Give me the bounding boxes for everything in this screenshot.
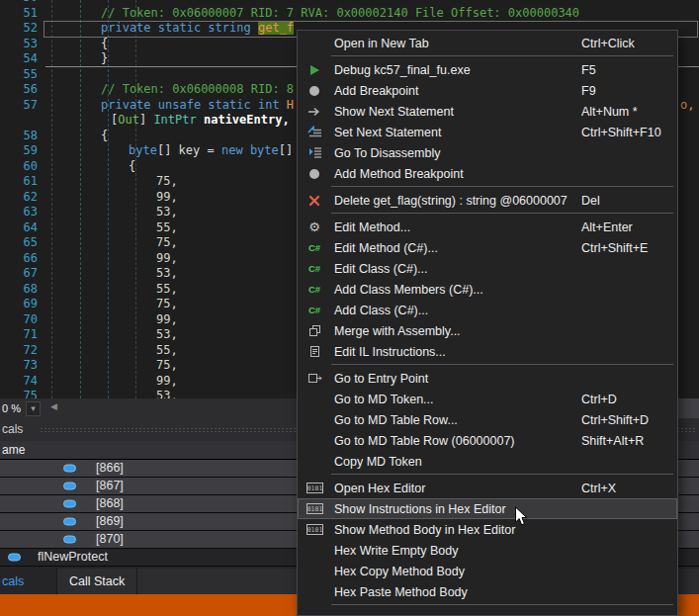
gear-icon: ⚙ xyxy=(298,220,331,233)
dnspy-window: 5051// Token: 0x06000007 RID: 7 RVA: 0x0… xyxy=(0,0,699,616)
code-token: // Token: 0x06000007 RID: 7 RVA: 0x00002… xyxy=(101,6,579,20)
merge-icon xyxy=(298,324,331,337)
zoom-level: 0 % xyxy=(0,402,26,414)
code-token: 53, xyxy=(156,266,178,280)
line-number: 67 xyxy=(0,266,38,282)
menu-item-edit-method-c[interactable]: C#Edit Method (C#)...Ctrl+Shift+E xyxy=(298,237,677,258)
svg-text:0101: 0101 xyxy=(306,484,322,492)
menu-item-add-method-breakpoint[interactable]: Add Method Breakpoint xyxy=(298,163,677,184)
line-number: 51 xyxy=(0,6,38,22)
hex-icon: 0101 xyxy=(298,524,331,535)
menu-item-label: Debug kc57_final_fu.exe xyxy=(331,63,581,77)
menu-item-label: Show Method Body in Hex Editor xyxy=(331,523,581,537)
menu-item-label: Set Next Statement xyxy=(331,126,581,139)
context-menu-items: Open in New TabCtrl+ClickDebug kc57_fina… xyxy=(298,33,677,608)
tab-call-stack[interactable]: Call Stack xyxy=(57,569,137,594)
line-number: 68 xyxy=(0,282,38,298)
code-token: IntPtr xyxy=(153,113,204,127)
code-token: { xyxy=(101,37,108,50)
menu-item-merge-with-assembly[interactable]: Merge with Assembly... xyxy=(298,320,677,341)
name-header-label: ame xyxy=(0,443,25,457)
menu-item-label: Add Method Breakpoint xyxy=(331,167,581,181)
code-token: 75, xyxy=(156,235,178,249)
menu-item-set-next-statement[interactable]: Set Next StatementCtrl+Shift+F10 xyxy=(298,122,677,142)
line-number: 54 xyxy=(0,51,38,67)
line-number: 66 xyxy=(0,251,38,267)
code-token: nativeEntry, xyxy=(204,113,290,127)
menu-item-label: Show Next Statement xyxy=(331,105,581,119)
csharp-icon: C# xyxy=(298,263,331,274)
menu-item-shortcut: Ctrl+X xyxy=(581,482,616,495)
arrow-right-icon xyxy=(298,107,331,117)
delete-x-icon xyxy=(298,195,331,207)
menu-item-debug-kc57-final-fu-exe[interactable]: Debug kc57_final_fu.exeF5 xyxy=(298,59,677,80)
entry-point-icon xyxy=(298,372,331,385)
line-number: 74 xyxy=(0,374,38,390)
menu-item-edit-il-instructions[interactable]: Edit IL Instructions... xyxy=(298,341,677,362)
line-number: 72 xyxy=(0,343,38,359)
line-number: 75 xyxy=(0,389,38,398)
csharp-icon: C# xyxy=(298,242,331,253)
menu-item-edit-class-c[interactable]: C#Edit Class (C#)... xyxy=(298,258,677,279)
code-token: = xyxy=(200,143,221,157)
context-menu: Open in New TabCtrl+ClickDebug kc57_fina… xyxy=(297,30,678,616)
zoom-dropdown-button[interactable]: ▾ xyxy=(26,401,41,416)
menu-item-go-to-md-table-row-06000007[interactable]: Go to MD Table Row (06000007)Shift+Alt+R xyxy=(298,430,677,451)
code-token: [] xyxy=(279,143,293,157)
menu-item-shortcut: Alt+Enter xyxy=(581,220,633,234)
menu-item-delete-get-flag-string-string-06000007[interactable]: Delete get_flag(string) : string @060000… xyxy=(298,190,677,211)
menu-item-label: Open in New Tab xyxy=(331,37,581,50)
line-number: 70 xyxy=(0,312,38,328)
menu-item-go-to-entry-point[interactable]: Go to Entry Point xyxy=(298,368,677,389)
menu-item-open-in-new-tab[interactable]: Open in New TabCtrl+Click xyxy=(298,33,677,53)
line-number: 71 xyxy=(0,327,38,343)
scroll-left-icon[interactable]: ◀ xyxy=(50,401,57,411)
code-line-51[interactable]: 51// Token: 0x06000007 RID: 7 RVA: 0x000… xyxy=(0,6,699,22)
menu-item-go-to-md-table-row[interactable]: Go to MD Table Row...Ctrl+Shift+D xyxy=(298,409,677,430)
menu-item-label: Edit Method... xyxy=(331,220,581,234)
menu-item-add-breakpoint[interactable]: Add BreakpointF9 xyxy=(298,80,677,101)
menu-item-label: Go to MD Table Row (06000007) xyxy=(331,434,581,448)
code-token: key xyxy=(179,143,201,157)
menu-item-hex-copy-method-body[interactable]: Hex Copy Method Body xyxy=(298,561,677,581)
menu-item-copy-md-token[interactable]: Copy MD Token xyxy=(298,451,677,472)
menu-item-show-instructions-in-hex-editor[interactable]: 0101Show Instructions in Hex Editor xyxy=(298,498,677,519)
menu-item-show-method-body-in-hex-editor[interactable]: 0101Show Method Body in Hex Editor xyxy=(298,519,677,540)
menu-item-add-class-c[interactable]: C#Add Class (C#)... xyxy=(298,300,677,320)
line-number: 58 xyxy=(0,129,38,144)
menu-item-shortcut: F5 xyxy=(581,63,596,77)
line-number: 53 xyxy=(0,37,38,52)
menu-item-label: Edit Method (C#)... xyxy=(331,241,581,255)
field-icon xyxy=(8,552,21,566)
menu-item-add-class-members-c[interactable]: C#Add Class Members (C#)... xyxy=(298,279,677,300)
code-token: byte xyxy=(250,143,279,157)
code-text: // Token: 0x06000007 RID: 7 RVA: 0x00002… xyxy=(45,6,699,22)
tab-cals[interactable]: cals xyxy=(0,569,57,594)
menu-item-hex-paste-method-body[interactable]: Hex Paste Method Body xyxy=(298,581,677,602)
menu-item-go-to-disassembly[interactable]: Go To Disassembly xyxy=(298,142,677,163)
menu-item-edit-method[interactable]: ⚙Edit Method...Alt+Enter xyxy=(298,217,677,237)
code-token: 75, xyxy=(156,174,178,188)
menu-item-label: Add Breakpoint xyxy=(331,84,581,98)
csharp-icon: C# xyxy=(298,284,331,295)
breakpoint-icon xyxy=(298,85,331,97)
menu-item-label: Edit IL Instructions... xyxy=(331,345,581,359)
menu-item-show-next-statement[interactable]: Show Next StatementAlt+Num * xyxy=(298,101,677,122)
menu-item-go-to-md-token[interactable]: Go to MD Token...Ctrl+D xyxy=(298,389,677,409)
locals-title-label: cals xyxy=(0,422,23,436)
menu-separator xyxy=(298,602,677,608)
line-number: 57 xyxy=(0,98,38,114)
menu-item-label: Show Instructions in Hex Editor xyxy=(331,502,581,516)
code-token: 99, xyxy=(156,251,178,265)
menu-item-hex-write-empty-body[interactable]: Hex Write Empty Body xyxy=(298,540,677,561)
chevron-down-icon: ▾ xyxy=(31,404,36,413)
code-token: get_f xyxy=(258,21,294,35)
menu-item-open-hex-editor[interactable]: 0101Open Hex EditorCtrl+X xyxy=(298,478,677,498)
line-number: 52 xyxy=(0,21,38,37)
code-token: 55, xyxy=(156,282,178,296)
menu-item-label: Open Hex Editor xyxy=(331,482,581,495)
hex-icon: 0101 xyxy=(298,483,331,493)
code-token: byte xyxy=(129,143,157,157)
menu-item-label: Edit Class (C#)... xyxy=(331,262,581,276)
line-number: 55 xyxy=(0,67,38,83)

================================

◆ **WORK ITEM**
When copying, output the data exactly and leave out the pictures.

◆ **RESPONSE BOX**
Give me the bounding boxes for everything in this screenshot.
gear-icon: ⚙ xyxy=(298,220,331,233)
dnspy-window: 5051// Token: 0x06000007 RID: 7 RVA: 0x0… xyxy=(0,0,699,616)
code-token: // Token: 0x06000007 RID: 7 RVA: 0x00002… xyxy=(101,6,579,20)
merge-icon xyxy=(298,324,331,337)
zoom-level: 0 % xyxy=(0,402,26,414)
code-token: 53, xyxy=(156,266,178,280)
line-number: 67 xyxy=(0,266,38,282)
menu-item-edit-method-c[interactable]: C#Edit Method (C#)...Ctrl+Shift+E xyxy=(298,237,677,258)
svg-text:0101: 0101 xyxy=(306,484,322,492)
menu-item-add-method-breakpoint[interactable]: Add Method Breakpoint xyxy=(298,163,677,184)
line-number: 51 xyxy=(0,6,38,22)
hex-icon: 0101 xyxy=(298,524,331,535)
menu-item-label: Debug kc57_final_fu.exe xyxy=(331,63,581,77)
menu-item-label: Show Method Body in Hex Editor xyxy=(331,523,581,537)
menu-item-label: Set Next Statement xyxy=(331,126,581,139)
context-menu-items: Open in New TabCtrl+ClickDebug kc57_fina… xyxy=(298,33,677,608)
tab-call-stack[interactable]: Call Stack xyxy=(57,569,137,594)
line-number: 68 xyxy=(0,282,38,298)
code-token: IntPtr xyxy=(153,113,204,127)
code-token: { xyxy=(101,37,108,50)
menu-item-merge-with-assembly[interactable]: Merge with Assembly... xyxy=(298,320,677,341)
name-header-label: ame xyxy=(0,443,25,457)
menu-item-label: Add Method Breakpoint xyxy=(331,167,581,181)
code-token: 75, xyxy=(156,235,178,249)
menu-item-set-next-statement[interactable]: Set Next StatementCtrl+Shift+F10 xyxy=(298,122,677,142)
line-number: 54 xyxy=(0,51,38,67)
line-number: 66 xyxy=(0,251,38,267)
code-token: nativeEntry, xyxy=(204,113,290,127)
menu-item-label: Show Next Statement xyxy=(331,105,581,119)
csharp-icon: C# xyxy=(298,263,331,274)
menu-item-shortcut: Ctrl+X xyxy=(581,482,616,495)
arrow-right-icon xyxy=(298,107,331,117)
delete-x-icon xyxy=(298,195,331,207)
menu-item-debug-kc57-final-fu-exe[interactable]: Debug kc57_final_fu.exeF5 xyxy=(298,59,677,80)
entry-point-icon xyxy=(298,372,331,385)
line-number: 74 xyxy=(0,374,38,390)
menu-item-edit-il-instructions[interactable]: Edit IL Instructions... xyxy=(298,341,677,362)
line-number: 72 xyxy=(0,343,38,359)
line-number: 75 xyxy=(0,389,38,398)
csharp-icon: C# xyxy=(298,242,331,253)
menu-item-edit-class-c[interactable]: C#Edit Class (C#)... xyxy=(298,258,677,279)
code-token: = xyxy=(200,143,221,157)
context-menu: Open in New TabCtrl+ClickDebug kc57_fina… xyxy=(297,30,678,616)
zoom-dropdown-button[interactable]: ▾ xyxy=(26,401,41,416)
menu-item-go-to-md-table-row-06000007[interactable]: Go to MD Table Row (06000007)Shift+Alt+R xyxy=(298,430,677,451)
code-token: [] xyxy=(279,143,293,157)
menu-item-shortcut: Alt+Enter xyxy=(581,220,633,234)
menu-item-delete-get-flag-string-string-06000007[interactable]: Delete get_flag(string) : string @060000… xyxy=(298,190,677,211)
menu-item-label: Open in New Tab xyxy=(331,37,581,50)
line-number: 70 xyxy=(0,312,38,328)
menu-item-go-to-entry-point[interactable]: Go to Entry Point xyxy=(298,368,677,389)
menu-item-open-in-new-tab[interactable]: Open in New TabCtrl+Click xyxy=(298,33,677,53)
line-number: 71 xyxy=(0,327,38,343)
scroll-left-icon[interactable]: ◀ xyxy=(50,401,57,411)
code-line-51[interactable]: 51// Token: 0x06000007 RID: 7 RVA: 0x000… xyxy=(0,6,699,22)
menu-item-go-to-md-table-row[interactable]: Go to MD Table Row...Ctrl+Shift+D xyxy=(298,409,677,430)
menu-item-label: Edit Method... xyxy=(331,220,581,234)
menu-item-add-breakpoint[interactable]: Add BreakpointF9 xyxy=(298,80,677,101)
menu-item-label: Go to MD Table Row (06000007) xyxy=(331,434,581,448)
code-token: key xyxy=(179,143,201,157)
menu-item-hex-copy-method-body[interactable]: Hex Copy Method Body xyxy=(298,561,677,581)
menu-item-copy-md-token[interactable]: Copy MD Token xyxy=(298,451,677,472)
menu-item-show-instructions-in-hex-editor[interactable]: 0101Show Instructions in Hex Editor xyxy=(298,498,677,519)
menu-item-show-method-body-in-hex-editor[interactable]: 0101Show Method Body in Hex Editor xyxy=(298,519,677,540)
menu-item-add-class-c[interactable]: C#Add Class (C#)... xyxy=(298,300,677,320)
line-number: 58 xyxy=(0,129,38,144)
menu-item-shortcut: F5 xyxy=(581,63,596,77)
line-number: 53 xyxy=(0,37,38,52)
menu-item-label: Edit Method (C#)... xyxy=(331,241,581,255)
field-icon xyxy=(8,552,21,566)
menu-item-add-class-members-c[interactable]: C#Add Class Members (C#)... xyxy=(298,279,677,300)
code-token: byte xyxy=(250,143,279,157)
code-text: // Token: 0x06000007 RID: 7 RVA: 0x00002… xyxy=(45,6,699,22)
tab-cals[interactable]: cals xyxy=(0,569,57,594)
menu-item-hex-paste-method-body[interactable]: Hex Paste Method Body xyxy=(298,581,677,602)
menu-item-go-to-disassembly[interactable]: Go To Disassembly xyxy=(298,142,677,163)
menu-item-edit-method[interactable]: ⚙Edit Method...Alt+Enter xyxy=(298,217,677,237)
code-token: 75, xyxy=(156,174,178,188)
menu-item-label: Add Breakpoint xyxy=(331,84,581,98)
csharp-icon: C# xyxy=(298,284,331,295)
breakpoint-icon xyxy=(298,85,331,97)
menu-item-label: Edit IL Instructions... xyxy=(331,345,581,359)
menu-item-show-next-statement[interactable]: Show Next StatementAlt+Num * xyxy=(298,101,677,122)
menu-item-go-to-md-token[interactable]: Go to MD Token...Ctrl+D xyxy=(298,389,677,409)
locals-title-label: cals xyxy=(0,422,23,436)
menu-separator xyxy=(298,602,677,608)
line-number: 57 xyxy=(0,98,38,114)
menu-item-label: Show Instructions in Hex Editor xyxy=(331,502,581,516)
code-token: 99, xyxy=(156,251,178,265)
menu-item-hex-write-empty-body[interactable]: Hex Write Empty Body xyxy=(298,540,677,561)
chevron-down-icon: ▾ xyxy=(31,404,36,413)
code-token: get_f xyxy=(258,21,294,35)
menu-item-open-hex-editor[interactable]: 0101Open Hex EditorCtrl+X xyxy=(298,478,677,498)
line-number: 52 xyxy=(0,21,38,37)
code-token: 55, xyxy=(156,282,178,296)
menu-item-label: Open Hex Editor xyxy=(331,482,581,495)
hex-icon: 0101 xyxy=(298,483,331,493)
code-token: byte xyxy=(129,143,157,157)
menu-item-label: Edit Class (C#)... xyxy=(331,262,581,276)
line-number: 55 xyxy=(0,67,38,83)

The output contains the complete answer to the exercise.